Here’s a terrifying set of facts about Greece we didn’t know but don’t find too surprising: Government funding for political parties is tied to the percentage of votes they win; it’s not unusual for political parties to borrow against future funding; and as Reuters explains, the two groups that form the current governing coalition are in debt to the tune of $300 million:
The loan pressures will intensify early next year when state funding is recalculated to reflect declines in the parties’ support. At present, funding is still based on the proportion of votes each party won in the June 2009 election. But in January funding will change to reflect votes cast in June 2012.

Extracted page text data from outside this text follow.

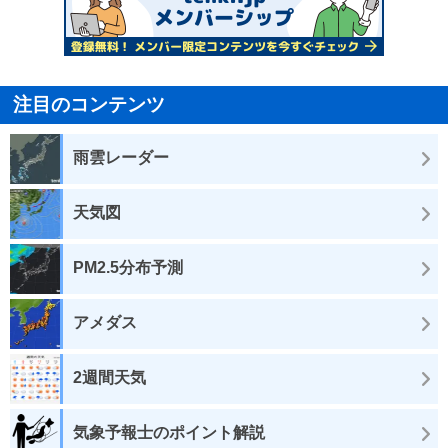
注目のコンテンツ
雨雲レーダー
天気図
PM2.5分布予測
アメダス
2週間天気
気象予報士のポイント解説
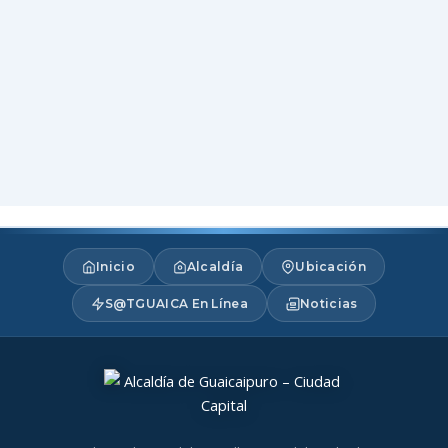
Inicio
Alcaldía
Ubicación
S@TGUAICA En Línea
Noticias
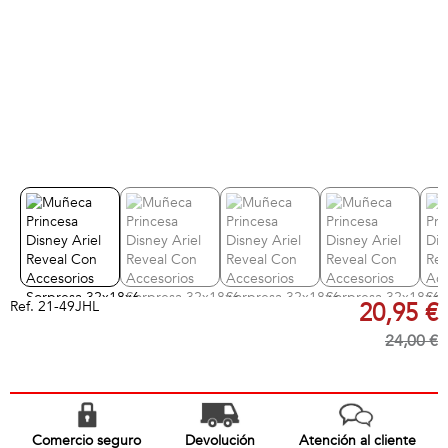
Ref.
21-49JHL
20,95 €
24,00 €
Comercio seguro
Devolución
Atención al cliente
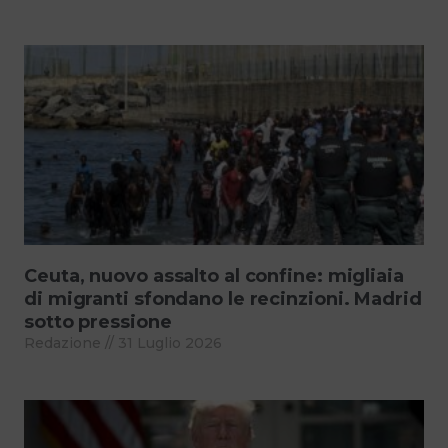
Ceuta, nuovo assalto al confine: migliaia
di migranti sfondano le recinzioni. Madrid
sotto pressione
Redazione
31 Luglio 2026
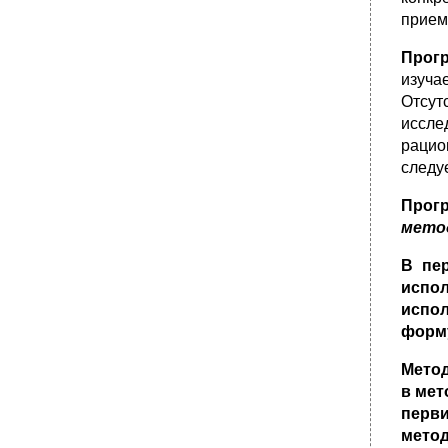
прием
Прог
изуча
Отсут
иссле
рацио
следуе
Прог
мето
В пе
испол
испо
форму
Метод
в мет
перви
мето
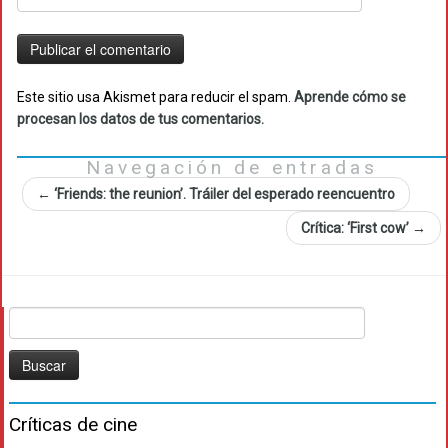
Este sitio usa Akismet para reducir el spam.
Aprende cómo se
procesan los datos de tus comentarios.
Navegación de entradas
←
‘Friends: the reunion’. Tráiler del esperado reencuentro
Crítica: ‘First cow’
→
Buscar:
Críticas de cine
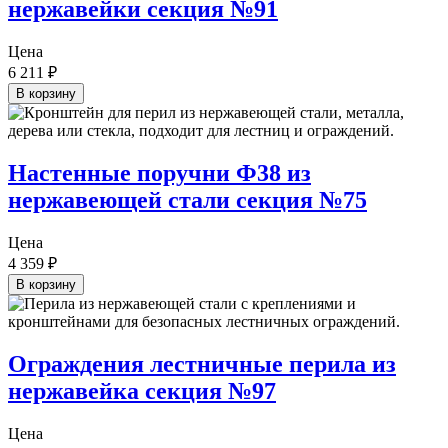
нержавейки секция №91
Цена
6 211
₽
В корзину
Настенные поручни Ф38 из
нержавеющей стали секция №75
Цена
4 359
₽
В корзину
Ограждения лестничные перила из
нержавейка секция №97
Цена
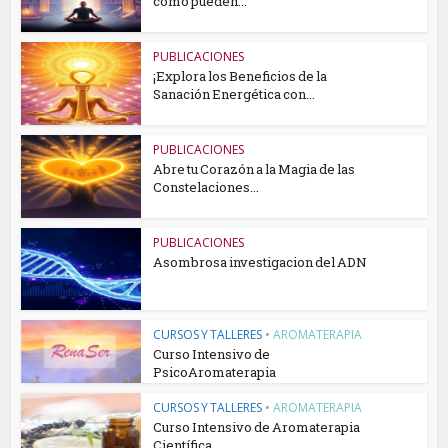
cómo pueden...
PUBLICACIONES
¡Explora los Beneficios de la
Sanación Energética con...
PUBLICACIONES
Abre tu Corazón a la Magia de las
Constelaciones...
PUBLICACIONES
Asombrosa investigacion del ADN
CURSOS Y TALLERES
•
AROMATERAPIA
Curso Intensivo de
PsicoAromaterapia
CURSOS Y TALLERES
•
AROMATERAPIA
Curso Intensivo de Aromaterapia
Científica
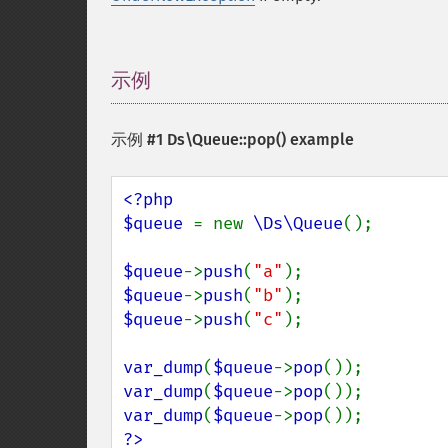
示例
¶
示例 #1
Ds\Queue::pop()
example
<?php

$queue 
= new 
\Ds\Queue
();

$queue
->
push
(
"a"
$queue
->
push
(
"b"
$queue
->
push
(
"c"
);

var_dump
(
$queue
->
pop
var_dump
(
$queue
->
pop
var_dump
(
$queue
->
pop
?>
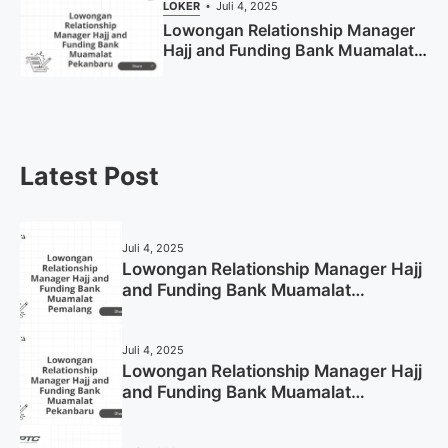
LOKER
Juli 4, 2025
Lowongan Relationship Manager
Hajj and Funding Bank Muamalat
Pekanbaru Tahun 2025 (Apply
Now)
Latest Post
Juli 4, 2025
Lowongan Relationship Manager Hajj
and Funding Bank Muamalat
Pemalang Tahun 2025
Juli 4, 2025
Lowongan Relationship Manager Hajj
and Funding Bank Muamalat
Pekanbaru Tahun 2025 (Apply Now)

At that election Pasok saw its share of the vote plunge from 43 percent to 12 percent, while New Democracy’s share fell from 33 percent to 29 percent. The big winner was leftist Syriza, which opposed the bailout terms. Its share of the vote shot up to 27 percent from 4.6 percent in 2009, and it now stands to receive significantly more funding.

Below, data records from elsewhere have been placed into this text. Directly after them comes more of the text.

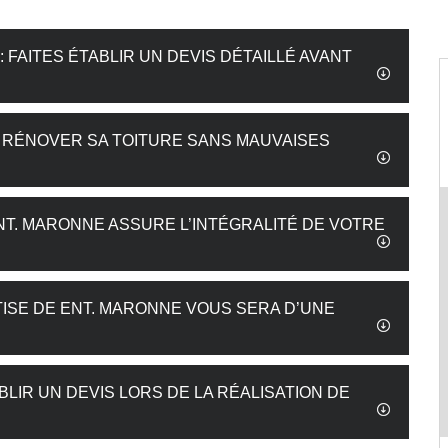
 FAITES ÉTABLIR UN DEVIS DÉTAILLÉ AVANT
R RÉNOVER SA TOITURE SANS MAUVAISES
NT. MARONNE ASSURE L’INTÉGRALITÉ DE VOTRE
RTISE DE ENT. MARONNE VOUS SERA D’UNE
BLIR UN DEVIS LORS DE LA RÉALISATION DE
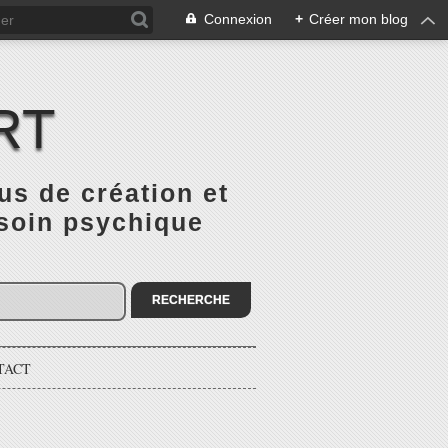
Connexion
+
Créer mon blog
RT
 de création et
 soin psychique
TACT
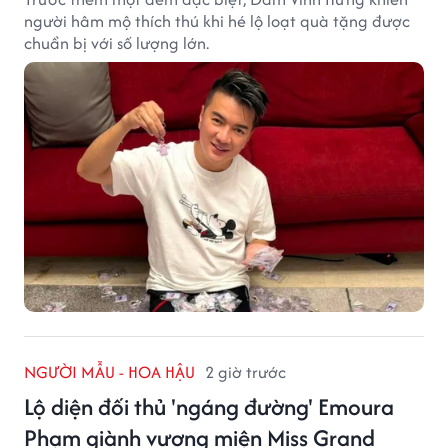
người hâm mộ thích thú khi hé lộ loạt quà tặng được
chuẩn bị với số lượng lớn.
NGƯỜI MẪU - HOA HẬU
2 giờ trước
Lộ diện đối thủ 'ngáng đường' Emoura
Phạm giành vương miện Miss Grand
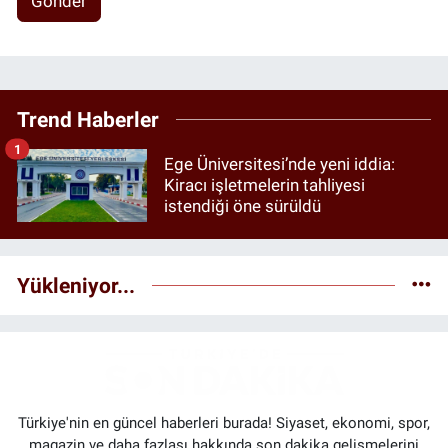
Gönder
Trend Haberler
1
Ege Üniversitesi’nde yeni iddia:
Kiracı işletmelerin tahliyesi
istendiği öne sürüldü
Yükleniyor...
Türkiye'nin en güncel haberleri burada! Siyaset, ekonomi, spor,
magazin ve daha fazlası hakkında son dakika gelişmelerini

Which is funny in a black humor kind of way, because the two parties—conservative New Democracy and socialist Pasok—just reached a deal on $17 billion worth of spending cuts and revenue (tax) measures in hope of a) satisfying European rescuers and b) pissing Greek citizens off? So maybe not in hopes of, but nonetheless: We’re not talking about demonstrators armed with sandwich boards and singalongs, but uh, gas masks and Molotov cocktails.
So: Support for the coalition parties has plummeted, and they’re set to receive less state money when funding formulas are recalculated to include June elections, making the parties a) poorer and b) debtors with their own special interests, even as they engage in restructuring the nation’s debts.